Next gen filesystems (ZFS, BtrFS, ReFS, APFS, etc)

Discussion in 'Storage & Backup' started by elvis, May 20, 2016.

  1. OP
    OP
    elvis

    elvis Old school old fool

    Joined:
    Jun 27, 2001
    Messages:
    30,823
    Location:
    Brisbane
    No, he didn't say that at all. He said, and I quote direct from your link:

    "ZFS can mitigate this risk to some degree".

    That does not equal "you don't need ECC RAM". Risk mitigation does not mean removing risk all together. ("Mitigate" means "to make something less severe" - as in you can mitigate the loss of a leg with a prosthetic, but you still don't have your leg). He then went on to say (and again I quote):

    "if you love your data, use ECC RAM"

    That's pretty black and white.
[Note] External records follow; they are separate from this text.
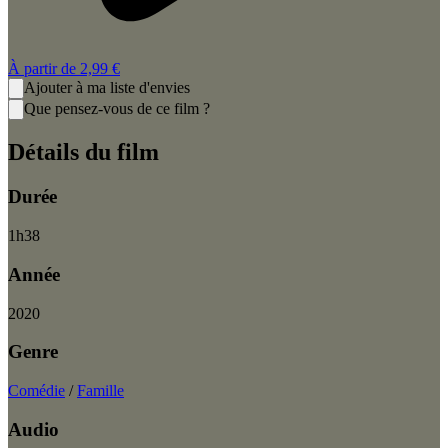
À partir de
2,99 €
Ajouter à ma liste d'envies
Que pensez-vous de ce film ?
Détails du film
Durée
1
h
38
Année
2020
Genre
Comédie
/
Famille
Audio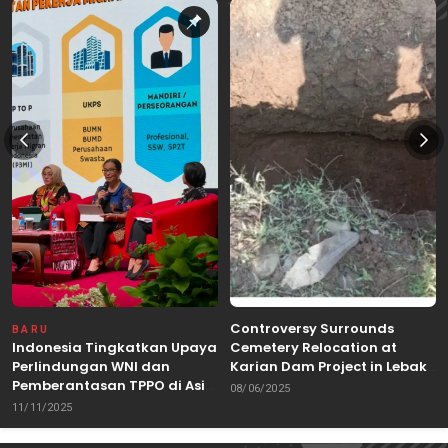
Controversy Surrounds
BARU
Indonesia Tingkatkan Upaya
Cemetery Relocation at
Perlindungan WNI dan
Karian Dam Project in Lebak,
Pemberantasan TPPO di Asia
Banten
08/06/2025
Tenggara
11/11/2025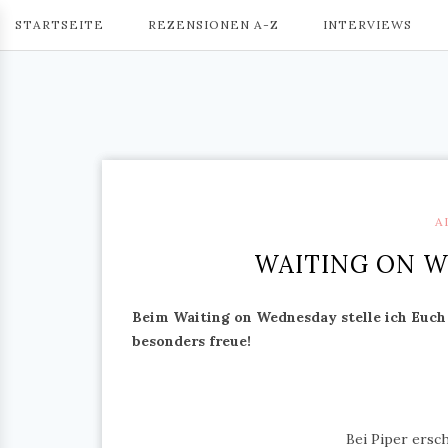
STARTSEITE
REZENSIONEN A-Z
INTERVIEWS
A
WAITING ON W
Beim Waiting on Wednesday stelle ich Euch 
besonders freue!
Bei Piper ersc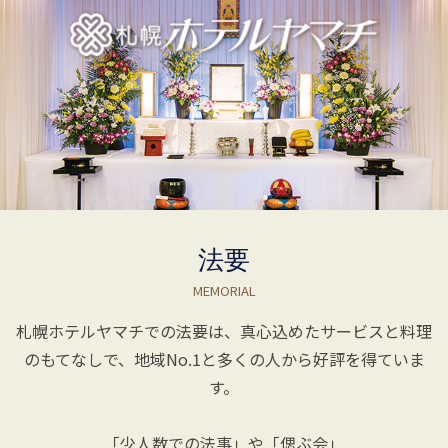
法要
MEMORIAL
札幌ホテルヤマチでの法要は、真心込めたサービスと料理
のもてなしで、
地域No.1と多くの人から好評を得ていま
す。
「少人数での法事」や「偲ぶ会」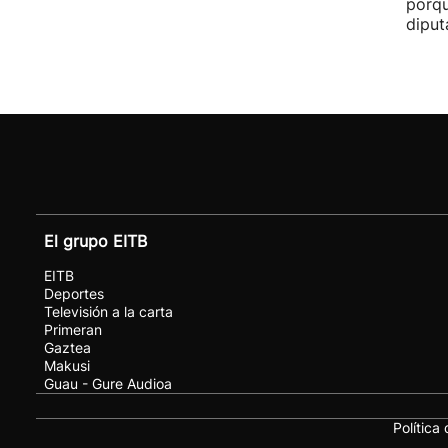
porqu
diput
El grupo EITB
EITB
Deportes
Televisión a la carta
Primeran
Gaztea
Makusi
Guau - Gure Audioa
Política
His comparisons to other file systems is that their integrity checking is no better without ECC than ZFS is without ECC, which is a bit of a "well duh" statement. As has been repeated in this thread, ECC is mandatory if you care about strict data integrity on any next-gen file system. That's not a ZFS-specific statement. That's just a fact about current computer architecture, independent of what's on your hard disk.
     
  2. Biel_Tann

    Biel_Tann Member

    Joined:
    Nov 8, 2004
    Messages:
    217
    I'm just gonna post the quote to get rid of ambiguity in what I say as I seem to not be communicating it well....

     
  3. Doc-of-FC

    Doc-of-FC Member

    Joined:
    Aug 30, 2001
    Messages:
    2,898
    Location:
    Canberra
    Fuck ram, people are still unknowingly passing data to non BBU write caches on disks, with 128MB caches these days on large tubs that's insanity right there.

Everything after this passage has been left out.